Source data ->

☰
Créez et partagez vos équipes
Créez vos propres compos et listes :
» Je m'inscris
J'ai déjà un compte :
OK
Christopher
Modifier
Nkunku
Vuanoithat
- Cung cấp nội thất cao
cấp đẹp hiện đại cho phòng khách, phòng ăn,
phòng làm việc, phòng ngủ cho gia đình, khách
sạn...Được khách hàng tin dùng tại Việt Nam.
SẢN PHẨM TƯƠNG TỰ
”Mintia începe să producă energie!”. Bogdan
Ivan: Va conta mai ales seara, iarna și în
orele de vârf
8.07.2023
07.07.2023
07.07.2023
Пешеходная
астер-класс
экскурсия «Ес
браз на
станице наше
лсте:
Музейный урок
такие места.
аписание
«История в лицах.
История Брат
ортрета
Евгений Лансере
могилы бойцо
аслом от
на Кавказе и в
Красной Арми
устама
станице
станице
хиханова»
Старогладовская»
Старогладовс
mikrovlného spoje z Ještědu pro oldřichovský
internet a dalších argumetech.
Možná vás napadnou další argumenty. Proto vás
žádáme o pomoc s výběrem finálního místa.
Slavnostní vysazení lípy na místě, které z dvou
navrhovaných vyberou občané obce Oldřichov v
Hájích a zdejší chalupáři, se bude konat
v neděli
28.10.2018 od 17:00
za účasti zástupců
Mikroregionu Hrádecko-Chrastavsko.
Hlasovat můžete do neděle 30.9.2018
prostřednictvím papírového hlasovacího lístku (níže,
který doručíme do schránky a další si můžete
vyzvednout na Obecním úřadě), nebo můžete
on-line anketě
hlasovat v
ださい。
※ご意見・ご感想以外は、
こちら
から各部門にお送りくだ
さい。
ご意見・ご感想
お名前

The problem -> The records above are to be printed in full, exactly as they appear.

Written response ->
☰
Créez et partagez vos équipes
Créez vos propres compos et listes :
» Je m'inscris
J'ai déjà un compte :
OK
Christopher
Modifier
Nkunku
Vuanoithat
- Cung cấp nội thất cao
cấp đẹp hiện đại cho phòng khách, phòng ăn,
phòng làm việc, phòng ngủ cho gia đình, khách
sạn...Được khách hàng tin dùng tại Việt Nam.
SẢN PHẨM TƯƠNG TỰ
”Mintia începe să producă energie!”. Bogdan
Ivan: Va conta mai ales seara, iarna și în
orele de vârf
8.07.2023
07.07.2023
07.07.2023
Пешеходная
астер-класс
экскурсия «Ес
браз на
станице наше
лсте:
Музейный урок
такие места.
аписание
«История в лицах.
История Брат
ортрета
Евгений Лансере
могилы бойцо
аслом от
на Кавказе и в
Красной Арми
устама
станице
станице
хиханова»
Старогладовская»
Старогладовс
mikrovlného spoje z Ještědu pro oldřichovský
internet a dalších argumetech.
Možná vás napadnou další argumenty. Proto vás
žádáme o pomoc s výběrem finálního místa.
Slavnostní vysazení lípy na místě, které z dvou
navrhovaných vyberou občané obce Oldřichov v
Hájích a zdejší chalupáři, se bude konat
v neděli
28.10.2018 od 17:00
za účasti zástupců
Mikroregionu Hrádecko-Chrastavsko.
Hlasovat můžete do neděle 30.9.2018
prostřednictvím papírového hlasovacího lístku (níže,
který doručíme do schránky a další si můžete
vyzvednout na Obecním úřadě), nebo můžete
on-line anketě
hlasovat v
ださい。
※ご意見・ご感想以外は、
こちら
から各部門にお送りくだ
さい。
ご意見・ご感想
お名前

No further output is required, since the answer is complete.